1. Speak with the admissions office to discover your waitlist odds.
Most admissions offices will share with you what percent of students typically end up on the waitlist and how many get admitted. You can also review numbers posted by every school thanks to The College Board.
Ask about when they will notify you with their final answer. Circle on your calendar when you can expect to hear a firm yes or no. The majority of schools will advise you of their decision by May or June.
Likely, you will need to accept an offer at another school before you hear the final word from your top choice. If that is the scenario, you will need to choose if you want to go to your waitlisted school as there may be different financial considerations to take. Some schools will have a lost deposit or reduced financial aid. Look at all of these vital factors when you are making your decision.
2. Decide if continuing waiting is a viable option.
Being on a waitlist is stressful and unnerving. You might not have the luxury of letting your future remain up in the air. There is nothing wrong with re-evaluating the schools that have already accepted you.
Alternatively, there is nothing wrong with choosing to remain on the waitlist and hoping for the best. If your top school comes through, you will be allowed to still accept admissions at an alternative school. You may have to forfeit your deposit in some instances. You will want to check your financial aid offers from each place to ensure you can meet your needs.
3. Contact the school if you are still hoping to attend.
Notify the school formally if you wish to stay on the waitlist. Letting them know you are interested in enrolling is essential. You will need to forward a letter of intent that includes information regarding recent achievements you have attained since you first submitted your application.
Utilize your resources. Connect with your admissions contacts in the office to ask for an interview. If you have already interviewed, request a follow-up. The squeaky wheel gets the grease.
Show up in person to let your school know you are an excellent candidate. It is important to express your enthusiasm while avoiding any nagging behavior.
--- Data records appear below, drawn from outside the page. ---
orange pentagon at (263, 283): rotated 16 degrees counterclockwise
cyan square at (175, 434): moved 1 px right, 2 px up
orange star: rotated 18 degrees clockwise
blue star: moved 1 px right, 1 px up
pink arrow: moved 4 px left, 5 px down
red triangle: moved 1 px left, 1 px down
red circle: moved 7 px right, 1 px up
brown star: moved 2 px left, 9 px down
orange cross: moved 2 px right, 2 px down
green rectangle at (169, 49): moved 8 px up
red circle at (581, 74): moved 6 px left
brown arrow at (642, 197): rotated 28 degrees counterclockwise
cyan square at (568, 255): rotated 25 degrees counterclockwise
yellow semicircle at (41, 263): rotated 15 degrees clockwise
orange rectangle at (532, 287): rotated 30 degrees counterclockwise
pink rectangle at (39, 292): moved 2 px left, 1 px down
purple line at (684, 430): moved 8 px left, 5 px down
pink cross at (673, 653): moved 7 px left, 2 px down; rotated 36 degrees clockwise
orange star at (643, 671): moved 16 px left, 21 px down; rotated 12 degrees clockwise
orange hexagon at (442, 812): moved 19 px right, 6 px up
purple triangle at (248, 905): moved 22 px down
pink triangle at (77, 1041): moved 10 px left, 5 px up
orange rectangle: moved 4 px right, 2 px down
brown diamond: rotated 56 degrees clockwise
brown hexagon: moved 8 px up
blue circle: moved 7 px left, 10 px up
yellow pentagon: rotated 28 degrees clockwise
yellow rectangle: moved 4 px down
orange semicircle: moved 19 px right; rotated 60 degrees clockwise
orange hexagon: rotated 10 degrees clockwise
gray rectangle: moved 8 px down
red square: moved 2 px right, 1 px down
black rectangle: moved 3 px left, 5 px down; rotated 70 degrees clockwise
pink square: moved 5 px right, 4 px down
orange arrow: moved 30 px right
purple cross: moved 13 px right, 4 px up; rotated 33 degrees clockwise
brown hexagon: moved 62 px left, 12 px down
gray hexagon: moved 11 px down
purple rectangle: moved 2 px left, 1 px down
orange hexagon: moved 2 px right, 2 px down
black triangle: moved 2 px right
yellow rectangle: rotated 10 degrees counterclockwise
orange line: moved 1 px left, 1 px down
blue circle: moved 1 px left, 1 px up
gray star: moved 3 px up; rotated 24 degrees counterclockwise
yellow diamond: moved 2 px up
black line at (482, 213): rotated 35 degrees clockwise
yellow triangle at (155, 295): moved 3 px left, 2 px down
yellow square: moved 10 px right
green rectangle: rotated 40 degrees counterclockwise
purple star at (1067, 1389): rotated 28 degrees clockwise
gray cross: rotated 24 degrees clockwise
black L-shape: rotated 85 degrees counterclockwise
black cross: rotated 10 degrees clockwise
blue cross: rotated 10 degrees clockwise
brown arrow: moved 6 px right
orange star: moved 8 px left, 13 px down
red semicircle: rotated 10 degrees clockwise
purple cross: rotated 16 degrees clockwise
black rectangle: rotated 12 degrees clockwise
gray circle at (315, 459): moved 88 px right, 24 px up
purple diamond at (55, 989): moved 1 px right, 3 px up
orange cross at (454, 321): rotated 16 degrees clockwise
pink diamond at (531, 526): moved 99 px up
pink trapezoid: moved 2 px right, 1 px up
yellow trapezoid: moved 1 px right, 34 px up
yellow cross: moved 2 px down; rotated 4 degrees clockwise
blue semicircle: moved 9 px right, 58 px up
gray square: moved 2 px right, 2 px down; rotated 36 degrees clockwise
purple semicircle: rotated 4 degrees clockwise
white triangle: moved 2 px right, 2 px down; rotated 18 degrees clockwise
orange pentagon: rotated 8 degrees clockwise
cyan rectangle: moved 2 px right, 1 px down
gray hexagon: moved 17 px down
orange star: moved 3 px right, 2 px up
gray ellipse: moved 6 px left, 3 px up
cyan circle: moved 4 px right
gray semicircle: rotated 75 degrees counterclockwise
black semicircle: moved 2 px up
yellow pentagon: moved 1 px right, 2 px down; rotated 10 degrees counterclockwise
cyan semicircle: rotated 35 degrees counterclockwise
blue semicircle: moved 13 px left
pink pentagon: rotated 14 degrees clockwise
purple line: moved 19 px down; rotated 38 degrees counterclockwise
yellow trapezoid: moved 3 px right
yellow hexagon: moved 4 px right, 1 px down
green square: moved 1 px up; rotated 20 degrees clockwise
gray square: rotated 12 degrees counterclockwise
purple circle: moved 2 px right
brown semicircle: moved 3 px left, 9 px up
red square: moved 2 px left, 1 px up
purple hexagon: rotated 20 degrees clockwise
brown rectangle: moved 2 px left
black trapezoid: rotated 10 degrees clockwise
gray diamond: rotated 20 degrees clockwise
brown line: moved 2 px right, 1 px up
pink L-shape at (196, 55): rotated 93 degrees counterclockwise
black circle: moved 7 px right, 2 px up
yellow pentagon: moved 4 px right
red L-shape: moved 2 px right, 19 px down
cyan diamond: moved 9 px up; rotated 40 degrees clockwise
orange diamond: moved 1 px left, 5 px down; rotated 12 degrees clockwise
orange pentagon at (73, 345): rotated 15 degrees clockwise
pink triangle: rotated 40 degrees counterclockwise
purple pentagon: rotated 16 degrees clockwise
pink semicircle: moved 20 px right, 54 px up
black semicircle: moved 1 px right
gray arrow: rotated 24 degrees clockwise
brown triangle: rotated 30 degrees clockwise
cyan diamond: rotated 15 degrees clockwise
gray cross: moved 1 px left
Don't hassle the admissions office. They are extremely busy. If you send a myriad of emails or make too many phone calls, this can reflect poorly on your candidacy and have the opposite effect that you intend.
4. Look again at the schools that have already accepted you.
Plan B is a big deal that you now need to kick into high gear just in case. It is essential to have a backup plan long before you hear "no" from your waitlisted top choice. Look at all your options including the financial aid packages from the schools that have already offered you a place.
Evaluate the additional information like room and board that will factor into your decision. Keep getting good grades and maintaining a positive work ethic. The waitlisted school may want to see an updated transcript before they make a final decision.
Things to Remember
Stay positive throughout the process and know that you will end up where you need to be. Life has a funny way of working out for the best. Surround yourself with the things that make you feel happy. Speak about your frustrations instead of holding onto the stress and uncertainty.
Maintain your physical exercise or go for a hike, jog, or yoga class to blow off some steam. Maybe a massage or a pedicure is in order. Learning how to navigate waiting and stressful situations is a life skill. Have a nap and a cup of tea and focus on a positive end result.